Nanobiotix’s broad clinical program includes 10 patient populations evaluated in 7 clinical trials.
In June 2018, Nanobiotix established human proof of concept for this first-in-class product in its Soft Tissue Sarcoma (STS) Phase III
clinical trial.
NBTXR3 is actively being evaluated in head and neck cancer with locally advanced squamous cell carcinoma of the oral cavity or
oropharynx in elderly and frail patients that are unable to receive chemotherapy or cetuximab and have very limited therapeutic
options. Promising results have been observed from the ongoing Phase I/II trial regarding the local control of tumors.
Nanobiotix is running an Immuno-Oncology development program. In the United States, Nanobiotix has received approval from the
U.S. Food and Drug Administration (FDA) to launch a clinical study of NBTXR3 activated by radiotherapy in combination with anti-PD1
antibodies in lung, and head and neck cancer patients (head and neck squamous cell carcinoma and non-small cell lung cancer).

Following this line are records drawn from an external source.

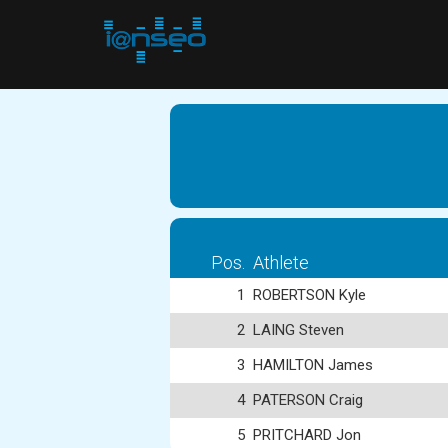
Pos.
Athlete
1
ROBERTSON Kyle
2
LAING Steven
3
HAMILTON James
4
PATERSON Craig
5
PRITCHARD Jon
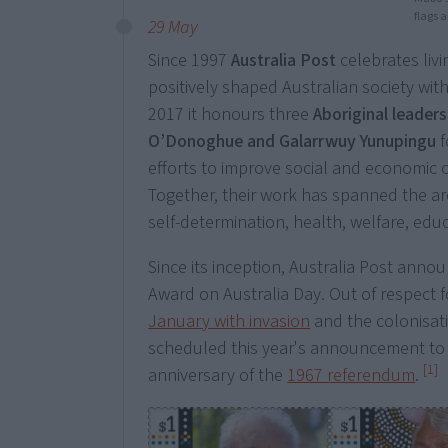
flags 
29 May
Since 1997
Australia Post
celebrates liv
positively shaped Australian society wit
2017 it honours three
Aboriginal leader
O’Donoghue and Galarrwuy Yunupingu
f
efforts to improve social and economic 
Together, their work has spanned the ar
self-determination, health, welfare, educ
Since its inception, Australia Post ann
Award on Australia Day. Out of respect
January with invasion
and the colonisati
scheduled this year's announcement to 
[1]
anniversary of the
1967 referendum
.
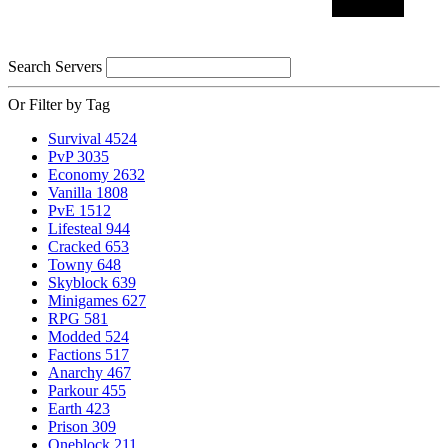
Search Servers
Or Filter by Tag
Survival
4524
PvP
3035
Economy
2632
Vanilla
1808
PvE
1512
Lifesteal
944
Cracked
653
Towny
648
Skyblock
639
Minigames
627
RPG
581
Modded
524
Factions
517
Anarchy
467
Parkour
455
Earth
423
Prison
309
Oneblock
211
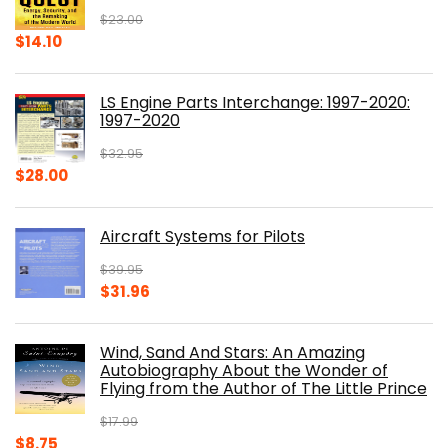
$
23.00
Original
Current
$
14.10
price
price
was:
is:
LS Engine Parts Interchange: 1997-2020:
$23.00.
$14.10.
1997-2020
$
32.95
Original
Current
$
28.00
price
price
was:
is:
Aircraft Systems for Pilots
$32.95.
$28.00.
$
39.95
Original
Current
$
31.96
price
price
was:
is:
Wind, Sand And Stars: An Amazing
$39.95.
$31.96.
Autobiography About the Wonder of
Flying from the Author of The Little Prince
$
17.99
Original
Current
$
8.75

The other ongoing NBTXR3 trials are treating patients with liver cancers (hepatocellular carcinoma and liver metastasis), locally
advanced or unresectable rectal cancer in combination with chemotherapy, head and neck cancer in combination with concurrent
chemotherapy, and prostate adenocarcinoma.
The first market authorization process (CE Marking) is ongoing in Europe in the STS indication.